**Task requirements**
Once the line with "Thunderbike Customs" is found in the entries below, print it and each following line exactly, stopping after the line with "2014-2022 Thunderbike Roadhouse"; print nothing else.

BEGIN Data to examine

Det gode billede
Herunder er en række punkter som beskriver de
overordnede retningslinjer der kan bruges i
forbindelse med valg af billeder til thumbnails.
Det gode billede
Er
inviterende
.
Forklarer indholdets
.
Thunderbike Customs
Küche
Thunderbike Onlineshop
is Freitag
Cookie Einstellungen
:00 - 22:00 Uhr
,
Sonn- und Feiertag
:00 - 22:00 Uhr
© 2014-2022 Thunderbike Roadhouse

END Data to examine
BEGIN Data to examine

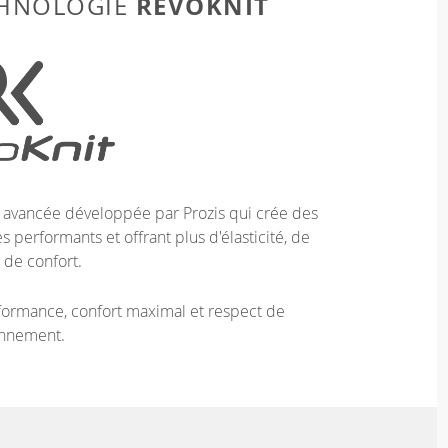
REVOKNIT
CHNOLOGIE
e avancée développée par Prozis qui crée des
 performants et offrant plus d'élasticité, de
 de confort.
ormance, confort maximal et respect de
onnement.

END Data to examine

**Answer area**
Thunderbike Customs
Küche
Thunderbike Onlineshop
is Freitag
Cookie Einstellungen
:00 - 22:00 Uhr
,
Sonn- und Feiertag
:00 - 22:00 Uhr
© 2014-2022 Thunderbike Roadhouse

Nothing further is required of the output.